Notice that there is a difference between primitive and non-primitive functions, which is something we have to deal with.

Anyway, we don't need to modify the body of these functions or anything. When we call $\mathrm{d}f/\mathrm{d}y$, we just call $f'(y)$. So what we need to do is create that call. It only involves changing the name of the call, 'cause the arguments are already there.

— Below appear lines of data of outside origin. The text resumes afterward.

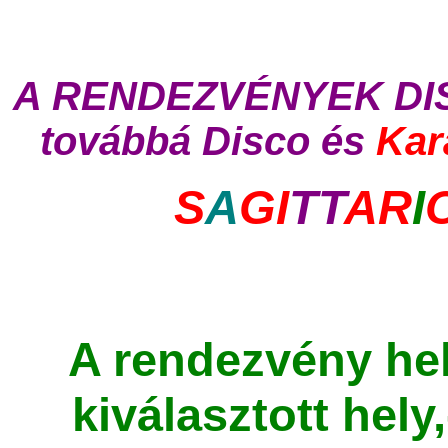
A RENDEZVÉNYEK DISZ
továbbá Disco és
Kar
S
A
GI
TT
AR
I
A rendezvény hely
kiválasztott hely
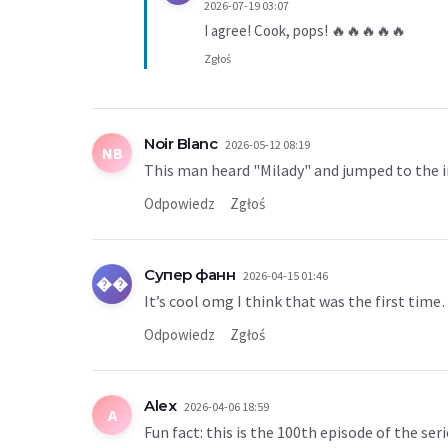
2026-07-19 03:07
I agree! Cook, pops! 🔥🔥🔥🔥🔥
Zgłoś
Noir Blanc
2026-05-12 08:19
NB
This man heard "Milady" and jumped to the ins
Odpowiedz
Zgłoś
Супер фанн
2026-04-15 01:46
��
It’s cool omg I think that was the first ti
Odpowiedz
Zgłoś
Alex
2026-04-06 18:59
A
Fun fact: this is the 100th episode of the ser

Something like this should work:

call_derivative_expr <- function(expr, x, e) {
  fname <- call_name(expr)
  func <- fname |> get_derivative() |> purrr::when(
    is.primitive(.) ~ . |> deparse() |> str2lang(),       # Use the .Primitive as function
    ~ bquote( get_derivative( .(as.character(fname)) ) )  # Look up derivative
  )
  rlang::new_call(func, call_args(expr))
}

We can test it:

> # Testing hacks
> (ff <- rlang::new_function(alist(x=), call_derivative_expr(quote(f(x)), x)))
function (x) 
get_derivative("f")(x)
> (gg <- rlang::new_function(alist(x=), call_derivative_expr(quote(sin(x)), x)))
function (x) 
.Primitive("cos")(x)

It is not that pretty--it would perhaps be nicer to write cos(x) instead of .Primitive("cos")(x) and the lookup in the function call is ugly, but this will work. I think. It depends on the environment and whether the evaluation environment can find get_derivative(), but that is something that can be fixe.

With that, we can differentiate (with some mockup code) like this:

diff_expr <- function(expr, x, e) quote(2 * x) # Mock up
diff_built_in_function_call <- function(expr, x, e) {
  # chain rule with a known function to differentiate. df/dx = df/dy dy/dx
  y <- call_arg(expr, 1)
  df_dy <- call_derivative_expr(expr, x, e)
  dy_dx <- diff_expr(y, x, e)
  bquote( .(df_dy) * .(dy_dx) )
}

The result will look like this:

> diff_built_in_function_call(quote(f(x^2)), x, NULL)
get_derivative("f")(x^2) * (2 * x)

Or you can make a function out of it like this:

df <- rlang::new_function(alist(x=), diff_built_in_function_call(quote(f(x^2)), x, NULL))

Does any of that make sense?

[Konrad1991]

I added a pull request with a working lookup in the fl list. The list contains know only a name for a function and a function defining the derivative. For instance the function for sin is:

function(x) bquote(cos(.(x)))

Do we still need diff_general_function_call?

[mailund]

There are two tests failing now. One is error handling, so ignore that. The other is an example I think is worth dealing with.

  f <- function(x, y) x^2 * y
  g <- function(z) f(2*z, z^2)

Differentiating f is no problem here, but g could be. With g, we have a call to f, and we can see what the derivative should be from the chain rule.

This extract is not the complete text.